» Instructions for the task
Show all lines of the entries in which the word "Contact" is found.

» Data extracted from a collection
● ● ● ●

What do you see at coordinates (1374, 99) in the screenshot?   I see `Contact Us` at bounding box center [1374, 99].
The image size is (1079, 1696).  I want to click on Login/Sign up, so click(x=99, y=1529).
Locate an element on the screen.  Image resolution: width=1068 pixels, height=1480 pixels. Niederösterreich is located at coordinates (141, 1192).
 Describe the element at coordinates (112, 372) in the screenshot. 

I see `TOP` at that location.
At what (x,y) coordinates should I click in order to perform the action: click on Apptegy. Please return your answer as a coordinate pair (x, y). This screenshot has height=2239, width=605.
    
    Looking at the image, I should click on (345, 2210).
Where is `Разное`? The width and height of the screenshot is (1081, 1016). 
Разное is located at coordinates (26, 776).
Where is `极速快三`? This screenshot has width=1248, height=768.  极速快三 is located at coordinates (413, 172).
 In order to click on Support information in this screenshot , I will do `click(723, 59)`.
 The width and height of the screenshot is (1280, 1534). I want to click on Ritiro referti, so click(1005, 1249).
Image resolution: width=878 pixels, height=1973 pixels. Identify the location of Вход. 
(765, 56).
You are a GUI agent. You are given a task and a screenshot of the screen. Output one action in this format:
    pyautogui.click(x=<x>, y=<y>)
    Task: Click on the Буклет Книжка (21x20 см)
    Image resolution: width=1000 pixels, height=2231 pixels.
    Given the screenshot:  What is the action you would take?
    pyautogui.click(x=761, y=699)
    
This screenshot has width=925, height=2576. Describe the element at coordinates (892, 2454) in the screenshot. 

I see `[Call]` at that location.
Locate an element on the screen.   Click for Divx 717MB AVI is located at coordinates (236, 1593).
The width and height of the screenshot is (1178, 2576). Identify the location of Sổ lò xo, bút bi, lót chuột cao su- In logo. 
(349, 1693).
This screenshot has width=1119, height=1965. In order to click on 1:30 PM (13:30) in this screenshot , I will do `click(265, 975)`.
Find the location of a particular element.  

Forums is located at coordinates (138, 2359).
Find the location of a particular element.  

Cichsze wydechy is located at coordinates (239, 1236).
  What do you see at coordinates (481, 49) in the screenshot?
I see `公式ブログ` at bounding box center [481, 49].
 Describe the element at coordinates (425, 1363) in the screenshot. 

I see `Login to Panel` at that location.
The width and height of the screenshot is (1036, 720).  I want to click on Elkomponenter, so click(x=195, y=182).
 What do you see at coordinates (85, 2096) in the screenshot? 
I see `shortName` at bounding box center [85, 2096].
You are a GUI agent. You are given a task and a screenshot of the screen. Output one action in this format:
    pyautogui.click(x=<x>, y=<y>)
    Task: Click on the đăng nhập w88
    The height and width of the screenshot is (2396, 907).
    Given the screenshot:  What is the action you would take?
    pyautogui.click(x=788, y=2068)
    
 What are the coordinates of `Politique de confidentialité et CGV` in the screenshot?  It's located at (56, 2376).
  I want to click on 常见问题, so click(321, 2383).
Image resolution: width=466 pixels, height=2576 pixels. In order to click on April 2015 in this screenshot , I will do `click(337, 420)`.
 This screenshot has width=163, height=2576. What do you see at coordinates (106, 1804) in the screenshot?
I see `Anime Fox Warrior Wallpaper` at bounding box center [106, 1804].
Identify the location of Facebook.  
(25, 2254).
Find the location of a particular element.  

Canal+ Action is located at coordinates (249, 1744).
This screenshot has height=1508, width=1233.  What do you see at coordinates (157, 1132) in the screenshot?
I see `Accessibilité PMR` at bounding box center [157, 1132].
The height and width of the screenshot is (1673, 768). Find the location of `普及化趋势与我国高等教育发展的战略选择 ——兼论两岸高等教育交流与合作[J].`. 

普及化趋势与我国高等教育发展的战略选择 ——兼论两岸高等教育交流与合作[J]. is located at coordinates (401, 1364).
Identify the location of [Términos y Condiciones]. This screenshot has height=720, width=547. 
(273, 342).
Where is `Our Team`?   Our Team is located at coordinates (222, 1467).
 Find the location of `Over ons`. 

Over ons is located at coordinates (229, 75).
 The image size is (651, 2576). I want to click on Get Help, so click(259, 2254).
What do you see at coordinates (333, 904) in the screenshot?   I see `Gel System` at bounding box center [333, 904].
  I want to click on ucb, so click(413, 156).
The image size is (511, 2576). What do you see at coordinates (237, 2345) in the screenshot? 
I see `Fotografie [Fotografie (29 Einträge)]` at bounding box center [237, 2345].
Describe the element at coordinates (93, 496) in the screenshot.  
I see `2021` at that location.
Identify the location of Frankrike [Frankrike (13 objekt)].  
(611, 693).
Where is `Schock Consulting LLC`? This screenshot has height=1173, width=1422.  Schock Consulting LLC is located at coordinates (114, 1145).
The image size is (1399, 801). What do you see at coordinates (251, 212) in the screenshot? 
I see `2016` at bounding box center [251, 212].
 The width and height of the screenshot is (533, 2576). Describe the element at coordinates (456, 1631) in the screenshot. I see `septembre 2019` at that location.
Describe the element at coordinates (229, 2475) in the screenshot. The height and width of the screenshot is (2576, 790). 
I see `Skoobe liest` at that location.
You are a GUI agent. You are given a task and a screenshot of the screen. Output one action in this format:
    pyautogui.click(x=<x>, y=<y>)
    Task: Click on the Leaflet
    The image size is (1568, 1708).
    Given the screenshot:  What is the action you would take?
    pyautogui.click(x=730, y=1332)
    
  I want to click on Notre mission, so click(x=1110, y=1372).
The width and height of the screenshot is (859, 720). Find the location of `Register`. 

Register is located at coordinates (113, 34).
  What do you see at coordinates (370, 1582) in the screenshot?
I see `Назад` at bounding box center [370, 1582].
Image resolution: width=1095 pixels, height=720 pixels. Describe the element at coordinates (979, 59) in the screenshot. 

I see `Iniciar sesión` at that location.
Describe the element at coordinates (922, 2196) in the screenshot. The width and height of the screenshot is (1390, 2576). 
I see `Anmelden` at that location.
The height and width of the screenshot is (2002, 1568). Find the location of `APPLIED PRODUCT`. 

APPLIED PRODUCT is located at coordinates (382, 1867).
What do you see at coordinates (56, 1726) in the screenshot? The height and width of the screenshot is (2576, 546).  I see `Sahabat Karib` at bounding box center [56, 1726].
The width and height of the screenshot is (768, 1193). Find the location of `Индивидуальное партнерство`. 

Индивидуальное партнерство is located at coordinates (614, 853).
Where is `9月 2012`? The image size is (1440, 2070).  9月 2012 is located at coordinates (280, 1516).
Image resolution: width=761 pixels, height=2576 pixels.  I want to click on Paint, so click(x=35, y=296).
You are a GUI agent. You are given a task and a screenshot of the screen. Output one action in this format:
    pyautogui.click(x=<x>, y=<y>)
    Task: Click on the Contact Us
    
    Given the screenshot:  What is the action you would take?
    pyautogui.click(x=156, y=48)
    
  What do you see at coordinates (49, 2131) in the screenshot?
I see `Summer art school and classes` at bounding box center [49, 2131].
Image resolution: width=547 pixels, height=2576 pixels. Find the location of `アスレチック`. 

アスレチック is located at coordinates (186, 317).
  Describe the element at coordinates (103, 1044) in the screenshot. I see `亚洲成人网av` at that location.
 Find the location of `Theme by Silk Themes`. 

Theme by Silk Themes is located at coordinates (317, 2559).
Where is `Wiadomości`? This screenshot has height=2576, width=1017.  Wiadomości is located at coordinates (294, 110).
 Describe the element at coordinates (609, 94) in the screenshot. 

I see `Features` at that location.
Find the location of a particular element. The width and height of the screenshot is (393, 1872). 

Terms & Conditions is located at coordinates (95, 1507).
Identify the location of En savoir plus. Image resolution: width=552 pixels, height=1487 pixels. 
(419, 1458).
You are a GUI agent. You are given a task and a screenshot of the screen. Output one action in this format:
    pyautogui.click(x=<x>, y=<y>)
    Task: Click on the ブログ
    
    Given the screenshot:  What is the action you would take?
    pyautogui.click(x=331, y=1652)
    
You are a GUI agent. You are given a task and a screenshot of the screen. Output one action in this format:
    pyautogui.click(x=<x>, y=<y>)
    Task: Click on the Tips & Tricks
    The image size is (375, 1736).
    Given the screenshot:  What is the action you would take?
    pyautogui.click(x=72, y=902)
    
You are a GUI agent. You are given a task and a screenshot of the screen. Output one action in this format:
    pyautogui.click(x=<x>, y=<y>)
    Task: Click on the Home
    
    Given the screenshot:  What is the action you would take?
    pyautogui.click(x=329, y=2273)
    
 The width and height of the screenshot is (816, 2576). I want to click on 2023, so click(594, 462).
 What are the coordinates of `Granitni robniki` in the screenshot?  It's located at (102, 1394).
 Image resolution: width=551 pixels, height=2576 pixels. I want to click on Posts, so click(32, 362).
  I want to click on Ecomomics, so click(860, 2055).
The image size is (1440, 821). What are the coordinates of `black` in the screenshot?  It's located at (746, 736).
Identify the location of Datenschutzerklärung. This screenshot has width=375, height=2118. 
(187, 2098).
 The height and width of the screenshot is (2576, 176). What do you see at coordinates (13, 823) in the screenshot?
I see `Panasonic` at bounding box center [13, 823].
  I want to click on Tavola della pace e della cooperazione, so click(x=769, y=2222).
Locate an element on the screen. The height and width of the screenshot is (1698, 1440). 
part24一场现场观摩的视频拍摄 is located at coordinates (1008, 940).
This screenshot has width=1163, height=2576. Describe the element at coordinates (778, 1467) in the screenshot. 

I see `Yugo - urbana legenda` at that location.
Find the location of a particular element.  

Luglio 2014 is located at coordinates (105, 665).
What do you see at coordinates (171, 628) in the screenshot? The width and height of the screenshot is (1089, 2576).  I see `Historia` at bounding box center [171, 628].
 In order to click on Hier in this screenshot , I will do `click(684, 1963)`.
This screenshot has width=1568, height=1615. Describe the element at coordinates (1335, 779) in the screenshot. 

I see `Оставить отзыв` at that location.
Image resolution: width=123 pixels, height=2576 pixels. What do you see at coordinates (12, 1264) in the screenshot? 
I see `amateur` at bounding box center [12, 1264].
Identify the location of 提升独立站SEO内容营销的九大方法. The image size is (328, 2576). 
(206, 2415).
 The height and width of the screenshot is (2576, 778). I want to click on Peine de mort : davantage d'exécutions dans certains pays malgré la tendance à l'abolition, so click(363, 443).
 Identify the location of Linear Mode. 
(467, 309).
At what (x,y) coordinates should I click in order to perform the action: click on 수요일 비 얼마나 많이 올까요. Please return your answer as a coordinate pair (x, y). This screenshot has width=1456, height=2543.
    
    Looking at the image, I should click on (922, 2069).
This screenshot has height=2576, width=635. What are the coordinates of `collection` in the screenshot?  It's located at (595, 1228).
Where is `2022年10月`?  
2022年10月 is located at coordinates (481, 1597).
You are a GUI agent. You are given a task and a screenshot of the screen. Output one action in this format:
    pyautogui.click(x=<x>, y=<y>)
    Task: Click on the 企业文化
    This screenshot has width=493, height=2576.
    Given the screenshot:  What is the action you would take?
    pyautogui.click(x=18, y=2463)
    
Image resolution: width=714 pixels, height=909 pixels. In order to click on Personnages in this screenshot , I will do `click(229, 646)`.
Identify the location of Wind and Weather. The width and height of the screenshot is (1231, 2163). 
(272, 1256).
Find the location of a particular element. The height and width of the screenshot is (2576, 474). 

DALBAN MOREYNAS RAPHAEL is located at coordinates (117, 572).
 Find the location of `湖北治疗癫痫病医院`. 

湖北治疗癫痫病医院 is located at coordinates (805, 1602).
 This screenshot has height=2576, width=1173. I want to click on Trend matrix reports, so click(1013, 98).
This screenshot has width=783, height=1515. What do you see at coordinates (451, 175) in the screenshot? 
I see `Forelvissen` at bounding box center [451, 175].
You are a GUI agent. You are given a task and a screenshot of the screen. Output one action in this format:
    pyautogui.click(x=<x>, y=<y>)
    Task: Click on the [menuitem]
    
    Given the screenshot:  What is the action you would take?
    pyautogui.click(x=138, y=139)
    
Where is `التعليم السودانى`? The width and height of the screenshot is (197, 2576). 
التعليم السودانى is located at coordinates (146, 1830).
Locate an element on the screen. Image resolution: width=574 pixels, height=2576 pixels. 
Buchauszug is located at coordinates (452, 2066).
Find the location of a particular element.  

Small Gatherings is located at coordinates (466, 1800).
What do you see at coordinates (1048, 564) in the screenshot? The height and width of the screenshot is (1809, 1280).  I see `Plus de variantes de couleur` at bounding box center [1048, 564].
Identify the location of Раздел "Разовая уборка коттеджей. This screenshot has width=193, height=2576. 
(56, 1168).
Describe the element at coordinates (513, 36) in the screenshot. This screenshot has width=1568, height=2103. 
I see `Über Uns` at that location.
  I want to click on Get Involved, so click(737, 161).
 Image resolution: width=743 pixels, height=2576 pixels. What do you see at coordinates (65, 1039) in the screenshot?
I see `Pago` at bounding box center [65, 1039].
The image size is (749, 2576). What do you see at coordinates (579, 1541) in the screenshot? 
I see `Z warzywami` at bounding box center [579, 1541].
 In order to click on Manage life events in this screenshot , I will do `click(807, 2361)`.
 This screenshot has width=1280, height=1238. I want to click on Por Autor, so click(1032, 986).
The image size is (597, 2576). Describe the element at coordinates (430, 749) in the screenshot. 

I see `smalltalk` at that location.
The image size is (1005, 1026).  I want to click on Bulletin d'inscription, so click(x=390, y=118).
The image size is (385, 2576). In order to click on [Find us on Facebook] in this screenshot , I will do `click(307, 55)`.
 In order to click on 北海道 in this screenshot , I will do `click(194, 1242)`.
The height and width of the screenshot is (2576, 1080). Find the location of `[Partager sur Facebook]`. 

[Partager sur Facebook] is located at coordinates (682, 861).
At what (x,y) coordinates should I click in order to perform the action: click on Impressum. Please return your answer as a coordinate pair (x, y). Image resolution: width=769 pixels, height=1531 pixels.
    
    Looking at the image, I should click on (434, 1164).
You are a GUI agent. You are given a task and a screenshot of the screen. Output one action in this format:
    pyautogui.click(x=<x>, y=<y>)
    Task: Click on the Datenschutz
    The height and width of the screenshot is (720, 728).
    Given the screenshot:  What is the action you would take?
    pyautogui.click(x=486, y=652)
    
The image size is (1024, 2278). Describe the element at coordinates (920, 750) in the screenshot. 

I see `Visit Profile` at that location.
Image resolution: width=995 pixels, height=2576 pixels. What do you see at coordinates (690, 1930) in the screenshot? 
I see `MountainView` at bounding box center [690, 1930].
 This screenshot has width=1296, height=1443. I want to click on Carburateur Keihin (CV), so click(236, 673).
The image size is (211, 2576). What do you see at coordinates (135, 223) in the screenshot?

● ● ● ●

» Response area
What do you see at coordinates (1374, 99) in the screenshot?   I see `Contact Us` at bounding box center [1374, 99].
    Task: Click on the Contact Us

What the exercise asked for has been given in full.